-- About this task --
A verbatim transcript of the lines below, starting at the first and ending with the one that holds "[spinbutton] (648, 450)", is what should be produced.

-- Records for processing --
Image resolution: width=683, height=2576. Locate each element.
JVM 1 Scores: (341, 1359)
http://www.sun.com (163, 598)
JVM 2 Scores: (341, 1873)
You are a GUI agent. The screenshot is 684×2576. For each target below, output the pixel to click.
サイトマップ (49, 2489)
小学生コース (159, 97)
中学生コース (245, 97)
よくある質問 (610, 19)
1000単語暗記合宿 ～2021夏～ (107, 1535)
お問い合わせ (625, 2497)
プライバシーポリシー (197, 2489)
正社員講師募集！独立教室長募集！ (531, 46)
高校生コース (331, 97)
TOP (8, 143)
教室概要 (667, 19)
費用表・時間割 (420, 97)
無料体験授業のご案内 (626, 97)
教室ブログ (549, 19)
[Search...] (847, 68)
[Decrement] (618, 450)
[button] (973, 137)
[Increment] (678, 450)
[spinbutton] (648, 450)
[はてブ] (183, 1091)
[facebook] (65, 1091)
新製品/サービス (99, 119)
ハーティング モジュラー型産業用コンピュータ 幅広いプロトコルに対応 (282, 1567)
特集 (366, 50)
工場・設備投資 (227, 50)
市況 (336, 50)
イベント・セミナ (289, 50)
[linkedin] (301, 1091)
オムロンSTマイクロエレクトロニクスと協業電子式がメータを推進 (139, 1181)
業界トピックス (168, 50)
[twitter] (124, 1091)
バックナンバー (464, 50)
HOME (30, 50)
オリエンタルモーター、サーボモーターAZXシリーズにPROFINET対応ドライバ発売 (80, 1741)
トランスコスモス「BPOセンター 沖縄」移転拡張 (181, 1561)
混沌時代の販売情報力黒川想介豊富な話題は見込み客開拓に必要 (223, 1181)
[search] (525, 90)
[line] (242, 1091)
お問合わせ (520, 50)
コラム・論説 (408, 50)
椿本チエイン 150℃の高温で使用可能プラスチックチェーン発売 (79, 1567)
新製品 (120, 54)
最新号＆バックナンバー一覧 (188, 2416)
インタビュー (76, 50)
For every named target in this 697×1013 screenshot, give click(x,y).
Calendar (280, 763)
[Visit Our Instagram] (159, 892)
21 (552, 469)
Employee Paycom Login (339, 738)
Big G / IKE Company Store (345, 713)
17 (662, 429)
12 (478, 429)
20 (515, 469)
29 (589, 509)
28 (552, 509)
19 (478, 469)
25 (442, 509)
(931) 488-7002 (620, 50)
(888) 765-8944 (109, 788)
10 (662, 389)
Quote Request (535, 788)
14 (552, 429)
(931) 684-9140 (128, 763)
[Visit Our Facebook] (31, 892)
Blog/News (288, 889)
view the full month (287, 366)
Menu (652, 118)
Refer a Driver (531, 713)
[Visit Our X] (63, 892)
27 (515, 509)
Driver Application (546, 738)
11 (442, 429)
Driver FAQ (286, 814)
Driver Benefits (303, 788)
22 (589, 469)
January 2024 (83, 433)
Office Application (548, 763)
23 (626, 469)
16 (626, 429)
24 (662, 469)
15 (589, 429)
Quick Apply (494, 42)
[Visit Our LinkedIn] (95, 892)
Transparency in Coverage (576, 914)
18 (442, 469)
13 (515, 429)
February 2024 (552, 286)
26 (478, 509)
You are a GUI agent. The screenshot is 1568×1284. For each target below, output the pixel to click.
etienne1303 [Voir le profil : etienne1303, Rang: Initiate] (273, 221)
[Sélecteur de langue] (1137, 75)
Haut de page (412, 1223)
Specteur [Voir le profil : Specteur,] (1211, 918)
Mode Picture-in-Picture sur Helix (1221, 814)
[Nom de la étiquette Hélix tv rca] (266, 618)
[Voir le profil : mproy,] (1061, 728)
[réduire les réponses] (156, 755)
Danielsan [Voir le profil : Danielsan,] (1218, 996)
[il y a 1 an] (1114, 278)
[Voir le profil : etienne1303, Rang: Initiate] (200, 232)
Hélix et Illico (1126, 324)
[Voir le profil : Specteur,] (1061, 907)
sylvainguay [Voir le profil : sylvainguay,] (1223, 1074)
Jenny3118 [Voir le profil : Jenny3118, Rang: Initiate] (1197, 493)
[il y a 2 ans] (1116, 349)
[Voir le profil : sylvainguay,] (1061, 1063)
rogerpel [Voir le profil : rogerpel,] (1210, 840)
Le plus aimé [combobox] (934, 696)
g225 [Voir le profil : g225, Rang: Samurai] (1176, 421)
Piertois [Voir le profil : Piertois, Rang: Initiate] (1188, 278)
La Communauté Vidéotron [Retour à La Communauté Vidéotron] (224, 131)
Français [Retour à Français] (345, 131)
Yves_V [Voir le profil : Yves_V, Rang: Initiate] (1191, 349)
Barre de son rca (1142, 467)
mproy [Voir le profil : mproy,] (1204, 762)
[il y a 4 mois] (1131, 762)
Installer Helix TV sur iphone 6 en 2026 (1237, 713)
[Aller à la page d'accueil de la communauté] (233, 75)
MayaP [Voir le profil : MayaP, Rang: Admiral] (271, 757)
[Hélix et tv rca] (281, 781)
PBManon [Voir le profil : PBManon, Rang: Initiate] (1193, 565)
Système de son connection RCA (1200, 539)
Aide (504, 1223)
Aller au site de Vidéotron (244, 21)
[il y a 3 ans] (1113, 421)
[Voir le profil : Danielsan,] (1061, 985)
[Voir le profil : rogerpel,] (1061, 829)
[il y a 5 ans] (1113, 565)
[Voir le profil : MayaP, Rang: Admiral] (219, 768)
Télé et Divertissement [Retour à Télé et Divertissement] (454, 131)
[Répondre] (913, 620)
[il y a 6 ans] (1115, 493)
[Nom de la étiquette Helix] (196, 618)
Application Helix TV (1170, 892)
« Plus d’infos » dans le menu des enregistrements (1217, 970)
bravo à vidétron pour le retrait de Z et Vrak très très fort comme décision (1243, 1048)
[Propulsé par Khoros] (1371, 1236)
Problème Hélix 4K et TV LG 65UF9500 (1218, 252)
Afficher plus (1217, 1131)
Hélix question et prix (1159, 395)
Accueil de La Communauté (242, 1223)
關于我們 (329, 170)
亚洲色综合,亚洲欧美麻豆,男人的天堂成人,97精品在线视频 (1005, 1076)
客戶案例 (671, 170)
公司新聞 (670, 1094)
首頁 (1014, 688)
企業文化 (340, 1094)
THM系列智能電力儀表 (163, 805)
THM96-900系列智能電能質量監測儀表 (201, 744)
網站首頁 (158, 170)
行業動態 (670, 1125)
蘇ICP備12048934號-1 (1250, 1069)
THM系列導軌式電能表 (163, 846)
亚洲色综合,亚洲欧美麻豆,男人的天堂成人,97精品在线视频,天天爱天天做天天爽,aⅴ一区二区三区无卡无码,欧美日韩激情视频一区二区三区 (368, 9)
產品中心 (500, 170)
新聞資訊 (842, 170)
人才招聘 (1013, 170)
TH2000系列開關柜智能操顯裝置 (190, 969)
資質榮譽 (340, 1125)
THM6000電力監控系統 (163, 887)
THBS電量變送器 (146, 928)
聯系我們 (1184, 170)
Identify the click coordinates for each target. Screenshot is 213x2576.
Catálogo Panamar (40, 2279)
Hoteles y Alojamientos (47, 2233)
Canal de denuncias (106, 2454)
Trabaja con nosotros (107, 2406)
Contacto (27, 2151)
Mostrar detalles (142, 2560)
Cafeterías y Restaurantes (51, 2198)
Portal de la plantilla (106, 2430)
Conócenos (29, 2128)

-- Response --
Image resolution: width=683, height=2576. Locate each element.
JVM 1 Scores: (341, 1359)
http://www.sun.com (163, 598)
JVM 2 Scores: (341, 1873)
You are a GUI agent. The screenshot is 684×2576. For each target below, output the pixel to click.
サイトマップ (49, 2489)
小学生コース (159, 97)
中学生コース (245, 97)
よくある質問 (610, 19)
1000単語暗記合宿 ～2021夏～ (107, 1535)
お問い合わせ (625, 2497)
プライバシーポリシー (197, 2489)
正社員講師募集！独立教室長募集！ (531, 46)
高校生コース (331, 97)
TOP (8, 143)
教室概要 (667, 19)
費用表・時間割 (420, 97)
無料体験授業のご案内 (626, 97)
教室ブログ (549, 19)
[Search...] (847, 68)
[Decrement] (618, 450)
[button] (973, 137)
[Increment] (678, 450)
[spinbutton] (648, 450)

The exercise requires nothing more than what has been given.